The sound of bamboo.
Wind blowing through a bamboo forest shushes like the sea.
You may even hear the percussing of dead ones tapping against each other.
The sound of human breath through the shakuhachi is so much more complex than a modern western metal flute...

The shakuhachi is often called the 'Japanese Bamboo Flute', but there is also a transverse model like the Chinese version. We heard this 80+ year-old gentleman playing this 60 year old flute (which he made himself) at the Shinzaike Autumn Festival. He let me have a go and I was able to jump octaves by tightening my lips, as in shakuhachi. This man could produce beautiful clear notes up in the piccolo range.

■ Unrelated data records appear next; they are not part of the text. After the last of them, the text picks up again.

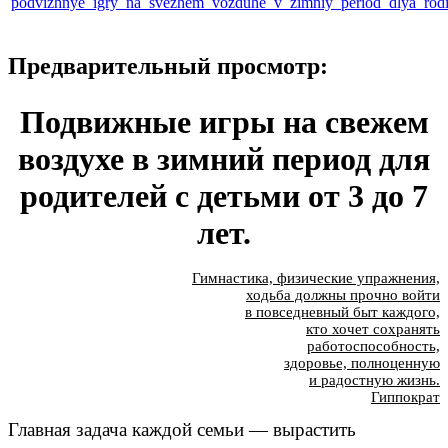
podvizhnye_igry_na_svezhem_vozduhe_v_zimniy_period_dlya_rodit
Предварительный просмотр:
Подвижные игры на свежем
воздухе в зимний период для
родителей с детьми от 3 до 7
лет.
Гимнастика, физические упражнения,
ходьба должны прочно войти
в повседневный быт каждого,
кто хочет сохранять
работоспособность,
здоровье, полноценную
и радостную жизнь.
Гиппократ
Главная задача каждой семьи — вырастить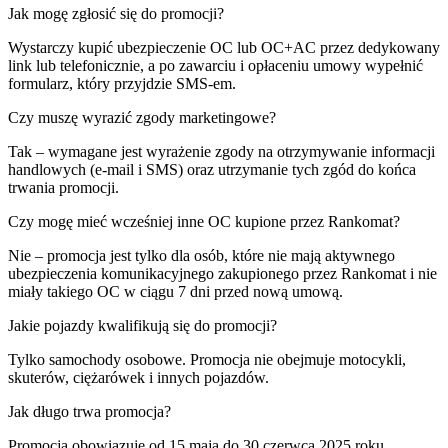
Jak mogę zgłosić się do promocji?
Wystarczy kupić ubezpieczenie OC lub OC+AC przez dedykowany
link lub telefonicznie, a po zawarciu i opłaceniu umowy wypełnić
formularz, który przyjdzie SMS-em.
Czy muszę wyrazić zgody marketingowe?
Tak – wymagane jest wyrażenie zgody na otrzymywanie informacji
handlowych (e-mail i SMS) oraz utrzymanie tych zgód do końca
trwania promocji.
Czy mogę mieć wcześniej inne OC kupione przez Rankomat?
Nie – promocja jest tylko dla osób, które nie mają aktywnego
ubezpieczenia komunikacyjnego zakupionego przez Rankomat i nie
miały takiego OC w ciągu 7 dni przed nową umową.
Jakie pojazdy kwalifikują się do promocji?
Tylko samochody osobowe. Promocja nie obejmuje motocykli,
skuterów, ciężarówek i innych pojazdów.
Jak długo trwa promocja?
Promocja obowiązuje od 15 maja do 30 czerwca 2025 roku.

The bamboo shakuhachi is necessarily handmade and owes its beautiful markings and curved shape to the bamboo root from which it's made. The bore has to be curved to follow the natural curvature of the selected "wood."

Detail from these living and cut bamboo stumps show the intrinsic patterning so skilfully exploited by the shakuhachi maker.

Being handmade, each of the shakuhachi belonging to Harada-sensei has its own unique properties of appearance and sound quality.